▶ [Problem description] Copy out all the entries word for word.
━━━━━ Data supplied ━━━━━
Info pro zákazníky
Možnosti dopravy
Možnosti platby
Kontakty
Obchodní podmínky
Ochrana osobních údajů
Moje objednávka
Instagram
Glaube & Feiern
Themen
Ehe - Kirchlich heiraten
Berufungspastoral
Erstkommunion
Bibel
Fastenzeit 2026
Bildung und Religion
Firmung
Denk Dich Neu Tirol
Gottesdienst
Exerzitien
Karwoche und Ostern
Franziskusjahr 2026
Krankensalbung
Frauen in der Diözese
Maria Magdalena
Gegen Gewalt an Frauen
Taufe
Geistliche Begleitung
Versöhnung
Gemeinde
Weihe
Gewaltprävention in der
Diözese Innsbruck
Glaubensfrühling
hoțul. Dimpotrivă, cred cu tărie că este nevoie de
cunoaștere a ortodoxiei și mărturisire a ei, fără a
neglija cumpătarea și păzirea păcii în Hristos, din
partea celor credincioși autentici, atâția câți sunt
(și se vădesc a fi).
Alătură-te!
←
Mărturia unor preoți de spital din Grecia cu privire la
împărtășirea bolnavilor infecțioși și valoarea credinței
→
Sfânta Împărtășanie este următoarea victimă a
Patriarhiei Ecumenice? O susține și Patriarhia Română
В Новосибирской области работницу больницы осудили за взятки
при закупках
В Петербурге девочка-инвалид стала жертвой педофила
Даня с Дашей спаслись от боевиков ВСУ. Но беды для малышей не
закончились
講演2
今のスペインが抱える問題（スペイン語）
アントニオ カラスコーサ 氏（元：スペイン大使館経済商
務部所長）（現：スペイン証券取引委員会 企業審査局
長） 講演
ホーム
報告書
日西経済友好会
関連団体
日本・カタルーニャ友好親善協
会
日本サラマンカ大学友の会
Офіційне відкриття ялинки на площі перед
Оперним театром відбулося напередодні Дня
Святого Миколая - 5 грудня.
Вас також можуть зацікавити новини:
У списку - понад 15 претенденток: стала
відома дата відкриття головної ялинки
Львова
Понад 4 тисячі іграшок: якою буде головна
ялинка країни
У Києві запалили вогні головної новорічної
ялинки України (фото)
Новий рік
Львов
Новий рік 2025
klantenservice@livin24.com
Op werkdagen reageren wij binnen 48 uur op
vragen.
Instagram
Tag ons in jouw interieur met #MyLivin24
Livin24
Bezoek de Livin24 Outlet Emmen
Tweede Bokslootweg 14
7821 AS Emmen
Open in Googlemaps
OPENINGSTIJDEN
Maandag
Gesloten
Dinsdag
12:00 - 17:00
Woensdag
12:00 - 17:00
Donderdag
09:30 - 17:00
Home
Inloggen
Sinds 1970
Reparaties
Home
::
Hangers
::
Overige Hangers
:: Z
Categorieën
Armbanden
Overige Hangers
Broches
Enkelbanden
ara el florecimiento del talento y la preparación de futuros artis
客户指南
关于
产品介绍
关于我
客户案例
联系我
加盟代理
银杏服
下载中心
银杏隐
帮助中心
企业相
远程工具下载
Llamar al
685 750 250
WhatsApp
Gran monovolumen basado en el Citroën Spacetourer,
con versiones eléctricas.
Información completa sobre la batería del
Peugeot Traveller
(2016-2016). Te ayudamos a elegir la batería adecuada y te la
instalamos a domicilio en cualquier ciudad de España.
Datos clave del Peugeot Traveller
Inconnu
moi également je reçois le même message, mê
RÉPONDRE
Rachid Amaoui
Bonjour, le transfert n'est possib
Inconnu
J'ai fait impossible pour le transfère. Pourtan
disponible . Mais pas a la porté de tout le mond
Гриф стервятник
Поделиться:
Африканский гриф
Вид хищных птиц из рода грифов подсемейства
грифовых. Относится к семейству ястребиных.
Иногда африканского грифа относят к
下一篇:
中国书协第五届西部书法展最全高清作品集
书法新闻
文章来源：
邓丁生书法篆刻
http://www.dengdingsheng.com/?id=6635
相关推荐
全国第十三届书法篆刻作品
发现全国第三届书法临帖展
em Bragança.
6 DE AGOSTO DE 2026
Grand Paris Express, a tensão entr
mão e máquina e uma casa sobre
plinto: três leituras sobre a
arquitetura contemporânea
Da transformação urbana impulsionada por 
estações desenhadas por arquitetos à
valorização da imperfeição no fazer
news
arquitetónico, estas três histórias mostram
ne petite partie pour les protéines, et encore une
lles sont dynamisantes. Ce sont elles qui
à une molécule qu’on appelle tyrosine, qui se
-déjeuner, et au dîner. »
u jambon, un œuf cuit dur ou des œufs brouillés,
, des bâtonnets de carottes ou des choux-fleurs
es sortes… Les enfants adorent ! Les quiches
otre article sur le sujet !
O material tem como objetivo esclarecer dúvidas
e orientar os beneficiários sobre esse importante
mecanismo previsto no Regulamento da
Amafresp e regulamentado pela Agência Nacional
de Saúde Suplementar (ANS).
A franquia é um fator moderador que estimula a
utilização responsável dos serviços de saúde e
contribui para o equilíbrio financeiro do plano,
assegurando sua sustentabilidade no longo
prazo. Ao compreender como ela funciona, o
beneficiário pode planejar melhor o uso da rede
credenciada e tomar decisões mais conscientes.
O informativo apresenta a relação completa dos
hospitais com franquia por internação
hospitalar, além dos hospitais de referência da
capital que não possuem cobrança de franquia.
━━━━━
▶ [Output for this exercise]
Info pro zákazníky
Možnosti dopravy
Možnosti platby
Kontakty
Obchodní podmínky
Ochrana osobních údajů
Moje objednávka
Instagram
Glaube & Feiern
Themen
Ehe - Kirchlich heiraten
Berufungspastoral
Erstkommunion
Bibel
Fastenzeit 2026
Bildung und Religion
Firmung
Denk Dich Neu Tirol
Gottesdienst
Exerzitien
Karwoche und Ostern
Franziskusjahr 2026
Krankensalbung
Frauen in der Diözese
Maria Magdalena
Gegen Gewalt an Frauen
Taufe
Geistliche Begleitung
Versöhnung
Gemeinde
Weihe
Gewaltprävention in der
Diözese Innsbruck
Glaubensfrühling
hoțul. Dimpotrivă, cred cu tărie că este nevoie de
cunoaștere a ortodoxiei și mărturisire a ei, fără a
neglija cumpătarea și păzirea păcii în Hristos, din
partea celor credincioși autentici, atâția câți sunt
(și se vădesc a fi).
Alătură-te!
←
Mărturia unor preoți de spital din Grecia cu privire la
împărtășirea bolnavilor infecțioși și valoarea credinței
→
Sfânta Împărtășanie este următoarea victimă a
Patriarhiei Ecumenice? O susține și Patriarhia Română
В Новосибирской области работницу больницы осудили за взятки
при закупках
В Петербурге девочка-инвалид стала жертвой педофила
Даня с Дашей спаслись от боевиков ВСУ. Но беды для малышей не
закончились
講演2
今のスペインが抱える問題（スペイン語）
アントニオ カラスコーサ 氏（元：スペイン大使館経済商
務部所長）（現：スペイン証券取引委員会 企業審査局
長） 講演
ホーム
報告書
日西経済友好会
関連団体
日本・カタルーニャ友好親善協
会
日本サラマンカ大学友の会
Офіційне відкриття ялинки на площі перед
Оперним театром відбулося напередодні Дня
Святого Миколая - 5 грудня.
Вас також можуть зацікавити новини:
У списку - понад 15 претенденток: стала
відома дата відкриття головної ялинки
Львова
Понад 4 тисячі іграшок: якою буде головна
ялинка країни
У Києві запалили вогні головної новорічної
ялинки України (фото)
Новий рік
Львов
Новий рік 2025
klantenservice@livin24.com
Op werkdagen reageren wij binnen 48 uur op
vragen.
Instagram
Tag ons in jouw interieur met #MyLivin24
Livin24
Bezoek de Livin24 Outlet Emmen
Tweede Bokslootweg 14
7821 AS Emmen
Open in Googlemaps
OPENINGSTIJDEN
Maandag
Gesloten
Dinsdag
12:00 - 17:00
Woensdag
12:00 - 17:00
Donderdag
09:30 - 17:00
Home
Inloggen
Sinds 1970
Reparaties
Home
::
Hangers
::
Overige Hangers
:: Z
Categorieën
Armbanden
Overige Hangers
Broches
Enkelbanden
ara el florecimiento del talento y la preparación de futuros artis
客户指南
关于
产品介绍
关于我
客户案例
联系我
加盟代理
银杏服
下载中心
银杏隐
帮助中心
企业相
远程工具下载
Llamar al
685 750 250
WhatsApp
Gran monovolumen basado en el Citroën Spacetourer,
con versiones eléctricas.
Información completa sobre la batería del
Peugeot Traveller
(2016-2016). Te ayudamos a elegir la batería adecuada y te la
instalamos a domicilio en cualquier ciudad de España.
Datos clave del Peugeot Traveller
Inconnu
moi également je reçois le même message, mê
RÉPONDRE
Rachid Amaoui
Bonjour, le transfert n'est possib
Inconnu
J'ai fait impossible pour le transfère. Pourtan
disponible . Mais pas a la porté de tout le mond
Гриф стервятник
Поделиться:
Африканский гриф
Вид хищных птиц из рода грифов подсемейства
грифовых. Относится к семейству ястребиных.
Иногда африканского грифа относят к
下一篇:
中国书协第五届西部书法展最全高清作品集
书法新闻
文章来源：
邓丁生书法篆刻
http://www.dengdingsheng.com/?id=6635
相关推荐
全国第十三届书法篆刻作品
发现全国第三届书法临帖展
em Bragança.
6 DE AGOSTO DE 2026
Grand Paris Express, a tensão entr
mão e máquina e uma casa sobre
plinto: três leituras sobre a
arquitetura contemporânea
Da transformação urbana impulsionada por 
estações desenhadas por arquitetos à
valorização da imperfeição no fazer
news
arquitetónico, estas três histórias mostram
ne petite partie pour les protéines, et encore une
lles sont dynamisantes. Ce sont elles qui
à une molécule qu’on appelle tyrosine, qui se
-déjeuner, et au dîner. »
u jambon, un œuf cuit dur ou des œufs brouillés,
, des bâtonnets de carottes ou des choux-fleurs
es sortes… Les enfants adorent ! Les quiches
otre article sur le sujet !
O material tem como objetivo esclarecer dúvidas
e orientar os beneficiários sobre esse importante
mecanismo previsto no Regulamento da
Amafresp e regulamentado pela Agência Nacional
de Saúde Suplementar (ANS).
A franquia é um fator moderador que estimula a
utilização responsável dos serviços de saúde e
contribui para o equilíbrio financeiro do plano,
assegurando sua sustentabilidade no longo
prazo. Ao compreender como ela funciona, o
beneficiário pode planejar melhor o uso da rede
credenciada e tomar decisões mais conscientes.
O informativo apresenta a relação completa dos
hospitais com franquia por internação
hospitalar, além dos hospitais de referência da
capital que não possuem cobrança de franquia.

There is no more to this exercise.